Jika bermain game telah masuk dalam taraf candu, orang tua perlu mengurangi, bukan menghentikan intensitas anak dalam bermain game. Namun di samping itu, akan ada penolakan lebih lanjut bahwa banyak hal lain yang bisa lakukan dalam proses penyaluran perasaan negatif selain bermain game.
Untuk meluruskan pernyataan tersebut, kita perlu menggali mengapa anak menjadi suka bermain game. Di dalam game, anak-anak cenderung mendapat apresiasi ketika menang. Misalnya dengan penambahan poin, kenaikan grade (penambahan dan peningkatan kualitas senjata) dan lain-lain.
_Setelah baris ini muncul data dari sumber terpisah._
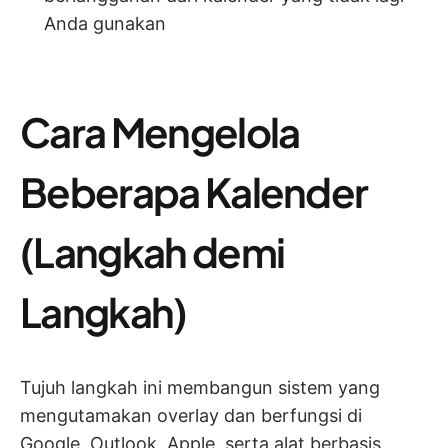
Anda gunakan
Cara Mengelola
Beberapa Kalender
(Langkah demi
Langkah)
Tujuh langkah ini membangun sistem yang
mengutamakan overlay dan berfungsi di
Google, Outlook, Apple, serta alat berbasis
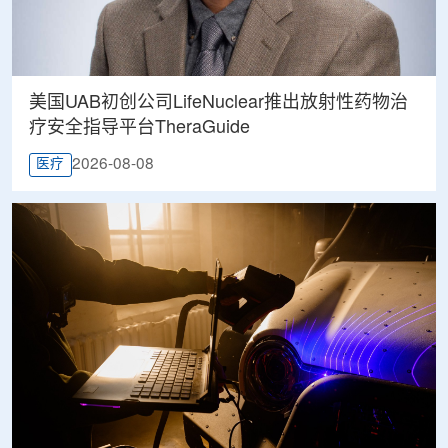
美国UAB初创公司LifeNuclear推出放射性药物治
疗安全指导平台TheraGuide
2026-08-08
医疗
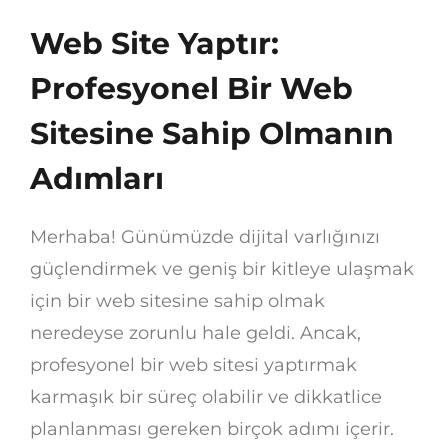
Web Site Yaptır:
Profesyonel Bir Web
Sitesine Sahip Olmanın
Adımları
Merhaba! Günümüzde dijital varlığınızı
güçlendirmek ve geniş bir kitleye ulaşmak
için bir web sitesine sahip olmak
neredeyse zorunlu hale geldi. Ancak,
profesyonel bir web sitesi yaptırmak
karmaşık bir süreç olabilir ve dikkatlice
planlanması gereken birçok adımı içerir.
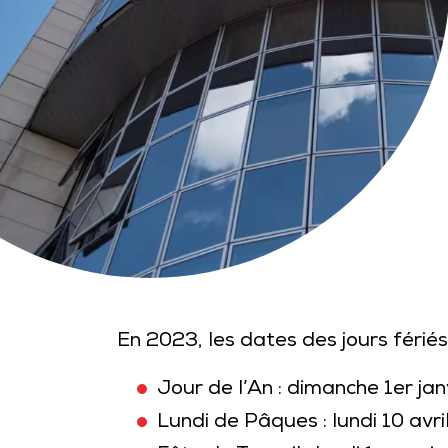
En 2023, les dates des jours fériés
Jour de l’An : dimanche 1er jan
Lundi de Pâques : lundi 10 avri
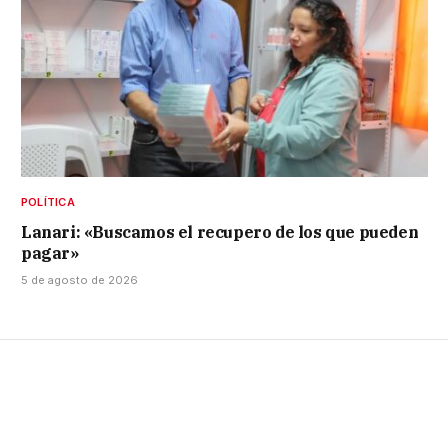
POLÍTICA
Lanari: «Buscamos el recupero de los que pueden
pagar»
5 de agosto de 2026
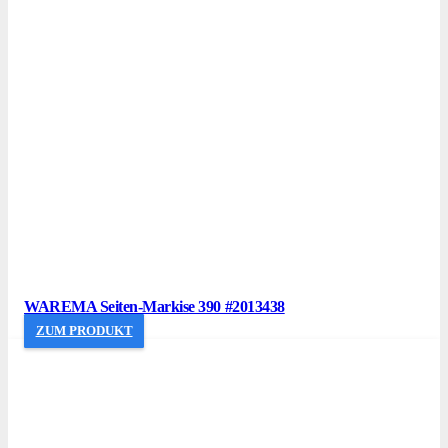
WAREMA Seiten-Markise 390 #2013438
ZUM PRODUKT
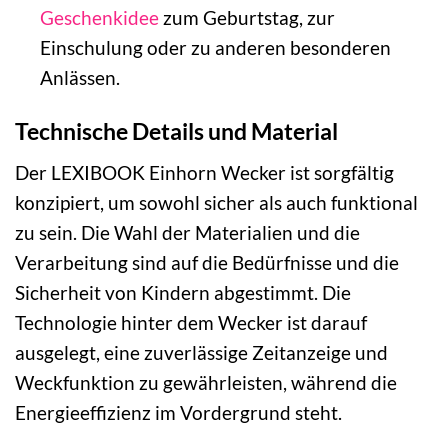
Geschenkidee
zum Geburtstag, zur
Einschulung oder zu anderen besonderen
Anlässen.
Technische Details und Material
Der LEXIBOOK Einhorn Wecker ist sorgfältig
konzipiert, um sowohl sicher als auch funktional
zu sein. Die Wahl der Materialien und die
Verarbeitung sind auf die Bedürfnisse und die
Sicherheit von Kindern abgestimmt. Die
Technologie hinter dem Wecker ist darauf
ausgelegt, eine zuverlässige Zeitanzeige und
Weckfunktion zu gewährleisten, während die
Energieeffizienz im Vordergrund steht.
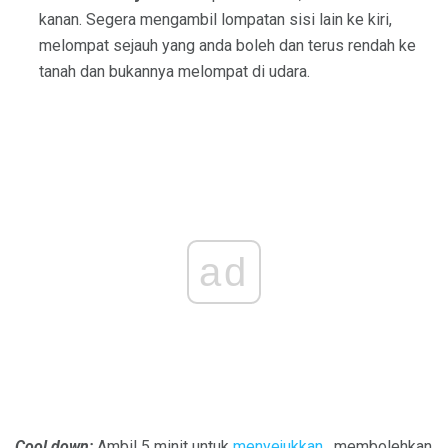
kanan. Segera mengambil lompatan sisi lain ke kiri,
melompat sejauh yang anda boleh dan terus rendah ke
tanah dan bukannya melompat di udara.
ad
Cool down:
Ambil 5 minit untuk
menyejukkan
, membolehkan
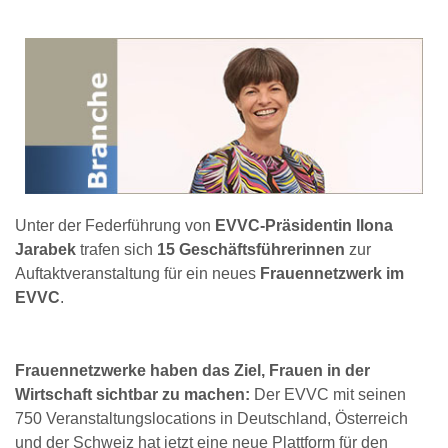
Unter der Federführung von
EVVC-Präsidentin Ilona
Jarabek
trafen sich
15 Geschäftsführerinnen
zur
Auftaktveranstaltung für ein neues
Frauennetzwerk im
EVVC
.
Frauennetzwerke haben das Ziel, Frauen in der
Wirtschaft sichtbar zu machen:
Der EVVC mit seinen
750 Veranstaltungslocations in Deutschland, Österreich
und der Schweiz hat jetzt eine neue Plattform für den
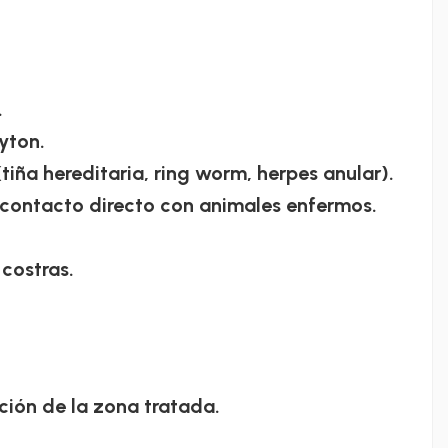
.
yton.
(tiña hereditaria, ring worm, herpes anular).
 contacto directo con animales enfermos.
costras.
ción de la zona tratada.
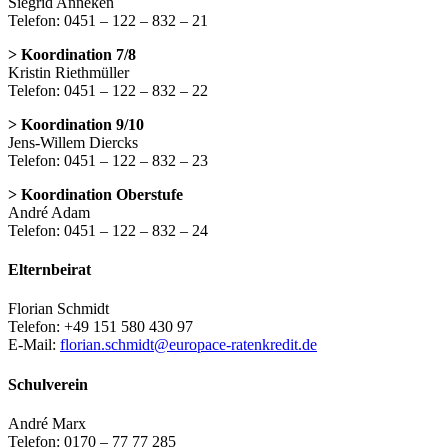
Siegrid Anneken
Telefon: 0451 – 122 – 832 – 21
> Koordination 7/8
Kristin Riethmüller
Telefon: 0451 – 122 – 832 – 22
> Koordination 9/10
Jens-Willem Diercks
Telefon: 0451 – 122 – 832 – 23
> Koordination Oberstufe
André Adam
Telefon: 0451 – 122 – 832 – 24
Elternbeirat
Florian Schmidt
Telefon: +49 151 580 430 97
E-Mail:
florian.schmidt@europace-ratenkredit.de
Schulverein
André Marx
Telefon: 0170 – 77 77 285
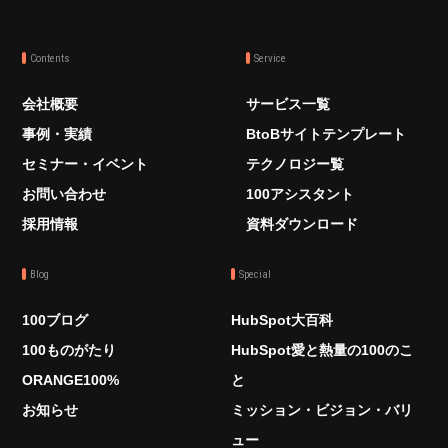
Contents
Service
会社概要
サービス一覧
事例・実績
BtoBサイトテンプレート
セミナー・イベント
テクノロジー覧
お問い合わせ
100アシスタント
採用情報
資料ダウンロード
Blog
Special
100ブログ
HubSpot大百科
100ものがたり
HubSpot愛と熱量の100のこ
ORANGE100%
と
お知らせ
ミッション・ビジョン・バリ
ュー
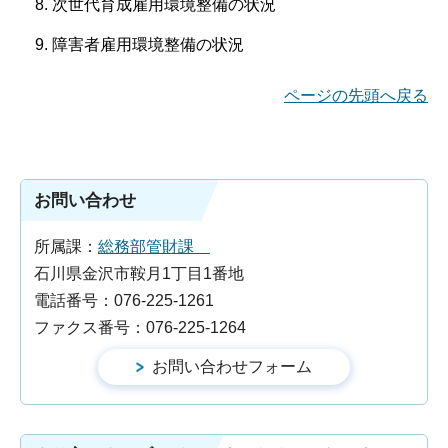
次世代育成雇用環境整備の状況
障害者雇用環境整備の状況
ページの先頭へ戻る
お問い合わせ
所属課：
総務部管財課
石川県金沢市鞍月1丁目1番地
電話番号：076-225-1261
ファクス番号：076-225-1264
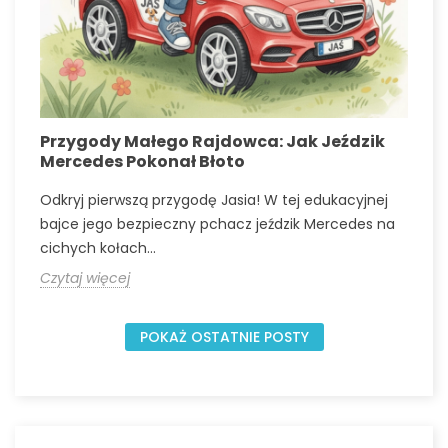
Przygody Małego Rajdowca: Jak Jeździk
N
Mercedes Pokonał Błoto
p
Odkryj pierwszą przygodę Jasia! W tej edukacyjnej
O
bajce jego bezpieczny pchacz jeździk Mercedes na
d
cichych kołach...
k
Czytaj więcej
C
POKAŻ OSTATNIE POSTY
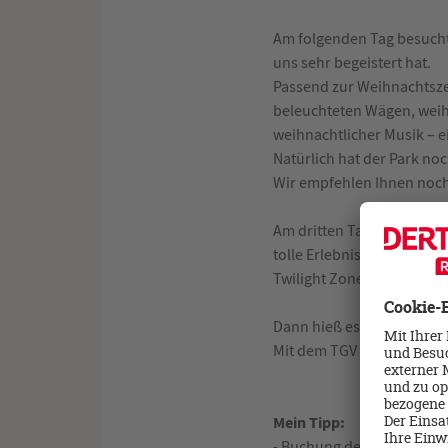
Am folgenden Tag besuchte
uns sehr begeistert hat.
Passend zur Weihnachtszei
beleuchteten Wägen, weihn
weihnachtlicher Musik – e
Natürlich hat der Park no
Wir empfehlen Ihnen noch 
Am dritten Tag im Park reg
tolle Erlebnisse. Wir nutz
Twilight Zone Tower of Te
Dann hieß es für uns ber
Mit dem TGV fuhren wir zu
Mein Tipp:
- Buchung des „Disney Pr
Jika anak kalah, anak akan diberi dukungan untuk mencoba lagi dan lagi.
Nyatanya dalam kehidupan sehari-hari, anak tidak selalu mendapat perlakuan seperti yang ia dapatkan di dalam game. Dalam dunia nyata, ketika melakukan kesalahan, anak cenderung dimarahi dan diberi hukuman. Berbeda dengan game, anak akan diberi dukungan untuk mencoba lagi dan lagi.
Ketika memperoleh prestasi dalam game, anak akan selalu diberi apresiasi. selfesteem anak akan meningkat. Namun berkebalikan dengan dunia nyata. Ketika mendapat prestasi, pujian pun diberikan, tapi nyatanya banyak anak yang jeli dalam melihat apresiasi tersebut. Anak-anak itu cerdas dalam melihat setiap aksi orang tuanya, mana yang benar-benar tulus dan mana yang kurang menunjukkan kesungguhan dalam mengapresiasi.
Baca Juga : Delapan Tanda Orang Tua Menghargai Anak Dan Dampaknya Pada Pertumbuhan Anak
Oleh karena itu setiap perilaku anak dalam rumah merupakan reaksi terhadap aksi dari orang tuanya. Jika aksi yang diberikan bertolak belakang dengan kebutuhan anak, maka pembangkangan adalah bentuk penolakan yang dirasa paling tepat untuk dilakukan. Ini adalah protes yang berusaha ditunjukkan oleh anak.
Semua kita tentu tahu, bahwa menjadi orang tua tidak semudah mengedipkan mata. Namun saya percaya, setiap orang punya kapasitas untuk menjadi orang tua yang hebat. Oleh karena itu, mari menyediakan diri sebagai tempat ternyaman bagi anak-anak.
Mari memberi diri sebagai ruang, tempat bagi anak dalam menumpahkan segala permasalahannya. Mari menyediakan diri sebagai tempat bagi anak, setelah perjalanan panjang yang begitu melelahkan. Karena sesungguhnya, perilaku anak adalah hasil karya dari setiap orang tua.
“Selamat menjadi orang tua yang hebat dalam mendidik”.